Traditionally prioritising economic output and productivity, and relegating the importance of environmental protection, agricultural policy in the State has been a driver of farming practices which have increased emissions. Yet, for many within the farming population, the current system fails to generate adequate income. However, the Minister rubbishes the suggestion that this represents a failure of policy.
“When you compare Irish agriculture to any other agricultural model internationally, we have a very sustainable model. The way we produce meats and milk is very efficient, it is pasture-based, and it is very different because of that,” he contends.
While conceding that agricultural policy, in the past, did not take adequate account of its impact on the environment, the Minister acknowledges that this is now a central consideration of agricultural policy. “It is about producing food, but it is about doing it in a way that is in sync with the environment around it and also in a way that takes proactive measures to protect the environment and, indeed, reverse the biodiversity decline that recent decades have seen. That is very much part of the policy that we have in place.
“Opportunities will be there for farmers to play a role in ecosystem services, tackling biodiversity, carbon trading, carbon capture, and forestry. I think there will be income streams that were not there before.”

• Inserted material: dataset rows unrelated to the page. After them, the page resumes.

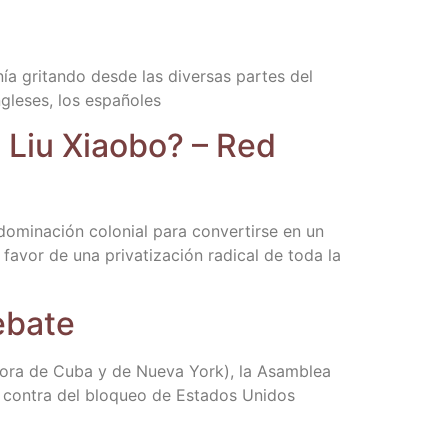
 gri­tan­do des­de las diver­sas par­tes del
ngle­ses, los españoles
 Liu Xiao­bo? – Red
mi­na­ción colo­nial para con­ver­tir­se en un
favor de una pri­va­ti­za­ción radi­cal de toda la
debate
 (hora de Cuba y de Nue­va York), la Asam­blea
n con­tra del blo­queo de Esta­dos Uni­dos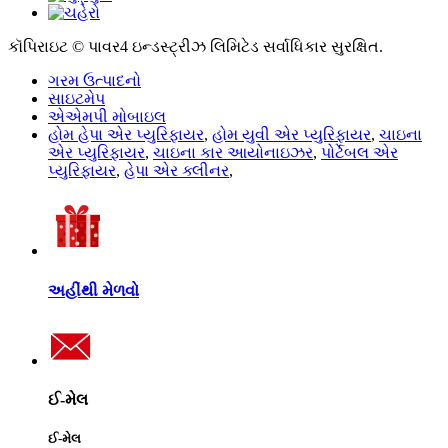
કૉપિરાઇટ © પાવર4 ઇન્ડસ્ટ્રીઝ લિમિટેડ સર્વાધિકાર સુરક્ષિત.
ગરમ ઉત્પાદનો
સાઇટમેપ
એએમપી મોબાઇલ
હોમ હેપા એર પ્યુરિફાયર
,
હોમ યુવી એર પ્યુરિફાયર
,
ચાઇના
એર પ્યુરિફાયર
,
ચાઇના કાર આયોનાઇઝર
,
પોર્ટેબલ એર
પ્યુરિફાયર
,
હેપા એર ક્લીનર
,
અહીંથી મેળવો
ઈ-મેલ
ઈ-મેલ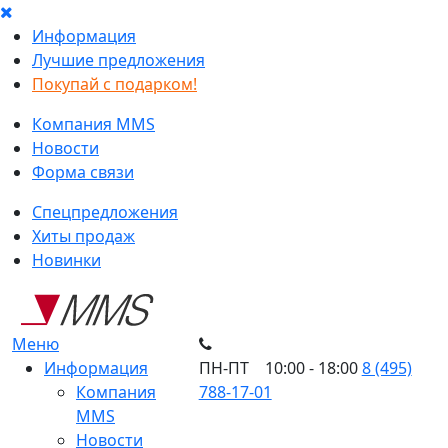
Информация
Лучшие предложения
Покупай с подарком!
Компания MMS
Новости
Форма связи
Спецпредложения
Хиты продаж
Новинки
Меню
Информация
ПН-ПТ 10:00 - 18:00
8 (495)
Компания
788-17-01
MMS
Новости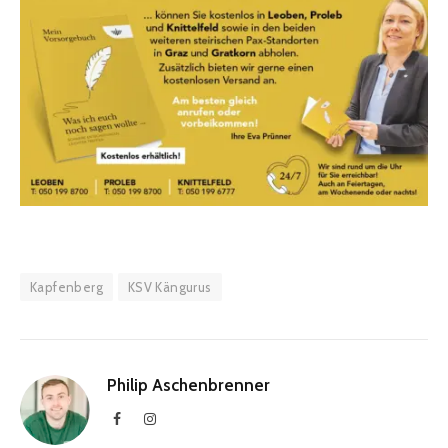
Kapfenberg
KSV Kängurus
Philip Aschenbrenner
Facebook
Instagram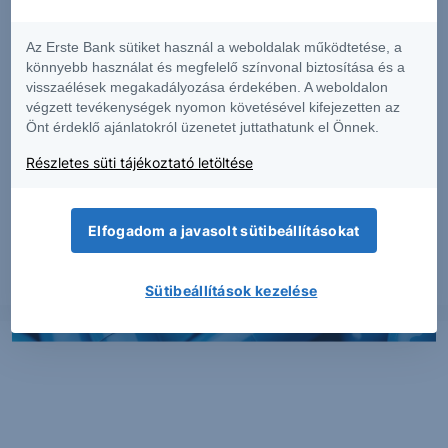
Az Erste Bank sütiket használ a weboldalak működtetése, a
könnyebb használat és megfelelő színvonal biztosítása és a
visszaélések megakadályozása érdekében. A weboldalon
végzett tevékenységek nyomon követésével kifejezetten az
Önt érdeklő ajánlatokról üzenetet juttathatunk el Önnek.
Részletes süti tájékoztató letöltése
PIACI HÍREK
Erős lett a MOL második negyedéve
Elfogadom a javasolt sütibeállításokat
2026. augusztus 7.
Sütibeállítások kezelése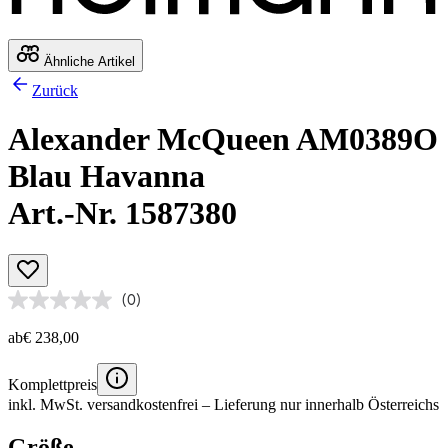
Ähnliche Artikel
Zurück
Alexander McQueen AM0389O
Blau Havanna
Art.-Nr. 1587380
(0)
ab
€ 238,00
Komplettpreis
inkl. MwSt.
versandkostenfrei
– Lieferung nur innerhalb Österreichs
Größe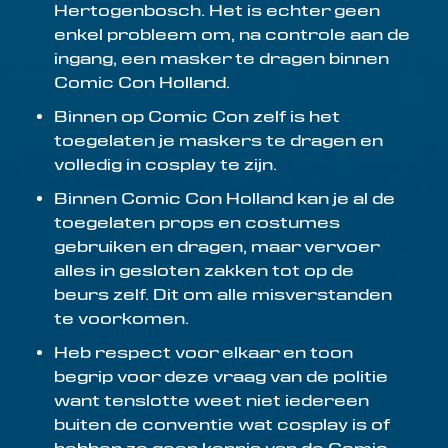
Hertogenbosch. Het is echter geen
enkel probleem om, na controle aan de
ingang, een masker te dragen binnen
Comic Con Holland.
Binnen op Comic Con zelf is het
toegelaten je maskers te dragen en
volledig in cosplay te zijn.
Binnen Comic Con Holland kan je al de
toegelaten props en costumes
gebruiken en dragen, maar vervoer
alles in gesloten zakken tot op de
beurs zelf. Dit om alle misverstanden
te voorkomen.
Heb respect voor elkaar en toon
begrip voor deze vraag van de politie
want tenslotte weet niet iedereen
buiten de conventie wat cosplay is of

In relation to incomes, the Minister highlights variations across the agriculture sector in relation to dairy, beef, tillage, and the size of farms. “We would undoubtedly have a lot of smaller farms that are part-time and therefore incomes are lower than farms that are larger and full-time,” he says, continuing: “It is also a reflection of the fact that over the last 40 years, internationally, food prices and the profitability associated with producing food has not risen in comparison with and in proportion to what has been going on in the rest of the economy. That has seen an erosion in farm incomes and the financial wellbeing of farming enterprises compared with alternatives. In the years ahead, we are going to see that change.”
In the context of the Russian invasion of Ukraine, the Minister believes that a newfound appreciation of the importance of and value of food will emerge. “The tide is turning on that and we are going to see food become more valuable and the other income streams make it improve incomes over the next while too,” he predicts.

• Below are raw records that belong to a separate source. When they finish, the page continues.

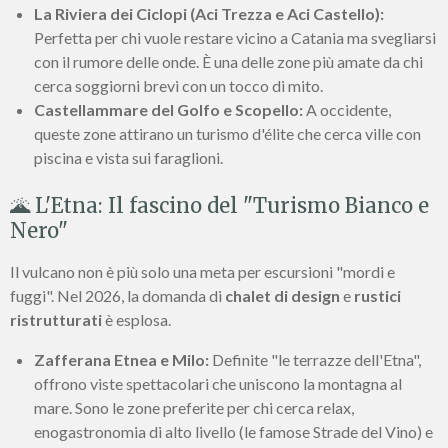
La Riviera dei Ciclopi (Aci Trezza e Aci Castello):
Perfetta per chi vuole restare vicino a Catania ma svegliarsi
con il rumore delle onde. È una delle zone più amate da chi
cerca soggiorni brevi con un tocco di mito.
Castellammare del Golfo e Scopello:
A occidente,
queste zone attirano un turismo d'élite che cerca ville con
piscina e vista sui faraglioni.
🌋 L'Etna: Il fascino del "Turismo Bianco e
Nero"
Il vulcano non è più solo una meta per escursioni "mordi e
fuggi". Nel 2026, la domanda di
chalet di design
e
rustici
ristrutturati
è esplosa.
Zafferana Etnea e Milo:
Definite "le terrazze dell'Etna",
offrono viste spettacolari che uniscono la montagna al
mare. Sono le zone preferite per chi cerca relax,
enogastronomia di alto livello (le famose Strade del Vino) e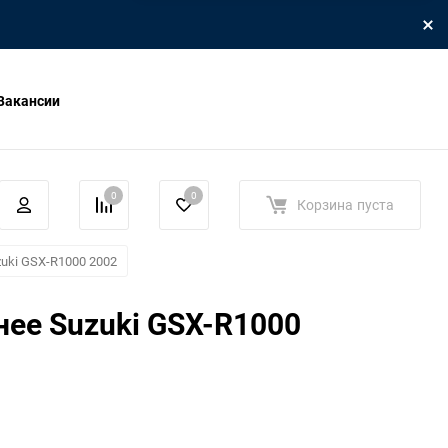
Вакансии
0
0
Корзина
пуста
uki GSX-R1000 2002
ее Suzuki GSX-R1000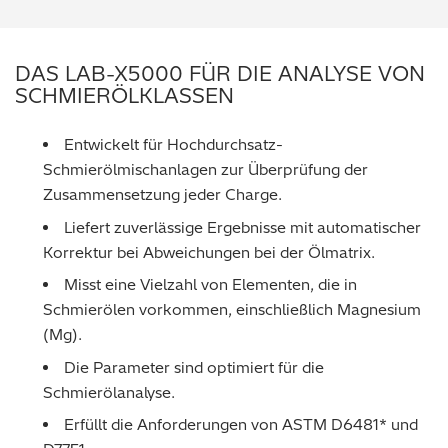
DAS LAB-X5000 FÜR DIE ANALYSE VON
SCHMIERÖLKLASSEN
Entwickelt für Hochdurchsatz-
Schmierölmischanlagen zur Überprüfung der
Zusammensetzung jeder Charge.
Liefert zuverlässige Ergebnisse mit automatischer
Korrektur bei Abweichungen bei der Ölmatrix.
Misst eine Vielzahl von Elementen, die in
Schmierölen vorkommen, einschließlich Magnesium
(Mg).
Die Parameter sind optimiert für die
Schmierölanalyse.
Erfüllt die Anforderungen von ASTM D6481* und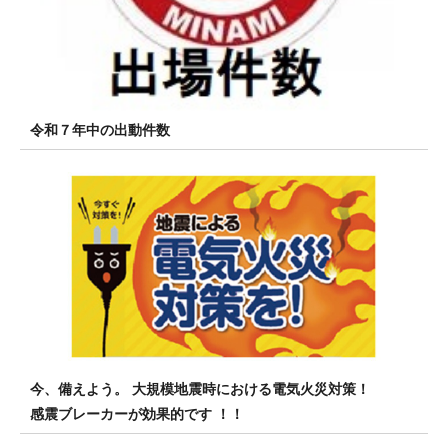
令和７年中の出動件数
今、備えよう。 大規模地震時における電気火災対策！
感震ブレーカーが効果的です ！！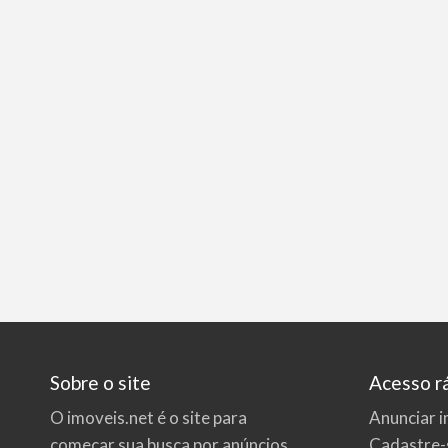
Sobre o site
Acesso r
O imoveis.net é o site para
Anunciar i
começar sua busca por
anúncios
Cadastre-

Looking into the coming decade, McConalogue defines Food Vision 2030 in terms of “a food systems approach to agriculture and food”. From his perspective, the plan aims to determine how sustainable food production interacts with climate and human health, ensuring that the food system is a healthy one with nutrition at its core.

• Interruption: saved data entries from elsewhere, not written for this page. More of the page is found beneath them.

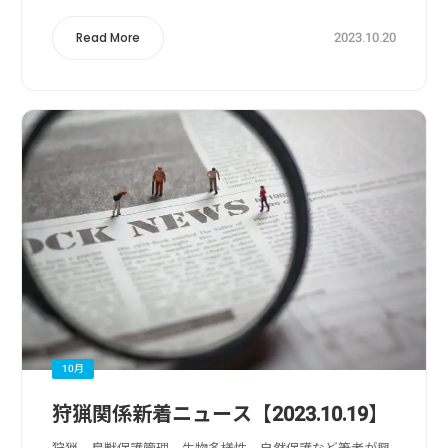
サが見つけられないクマたちが人里...
2023.10.20
Read More
10月
狩猟関係新着ニュース【2023.10.19】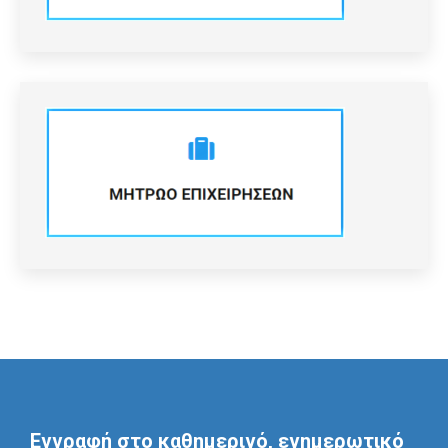
Εγγραφή στο καθημερινό, ενημερωτικό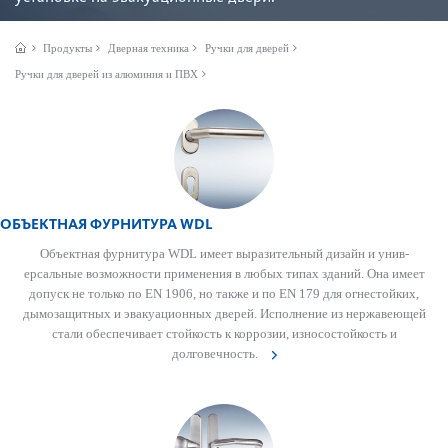
Продукты
Дверная техника
Ручки для дверей
Ручки для дверей из алюминия и ПВХ
ОБЪЕКТНАЯ ФУРНИТУРА WDL
Объектная фурнитура WDL имеет выразительный дизайн и унив­
ерсальные возможности применения в любых типах зданий. Она имеет
допуск не только по EN 1906, но также и по EN 179 для огн­ес­тойких,
дымозащитных и эвакуацио­нных дверей. Исполнение из нерж­а­в­еющей
стали обеспечивает стой­кость к коррозии, износос­той­кость и
долговечность.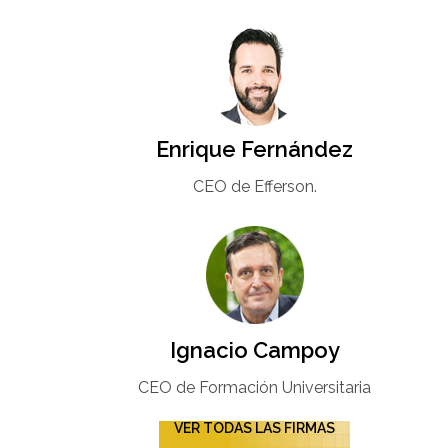
Enrique Fernández
CEO de Efferson.
Ignacio Campoy​
CEO de Formación Universitaria​
VER TODAS LAS FIRMAS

“It is about enhancing value; focusing on value growth over the course of the next decade as opposed to volume growth and ensuring the quality nutrition in what we are doing, and in so doing, having farm families’ incomes and wellbeing central to that.
“I think farming and food production is going to be more central to people’s lives than it has been at any stage over the last few decades, and it will become more valued as well, and a more profitable profession,” he concludes.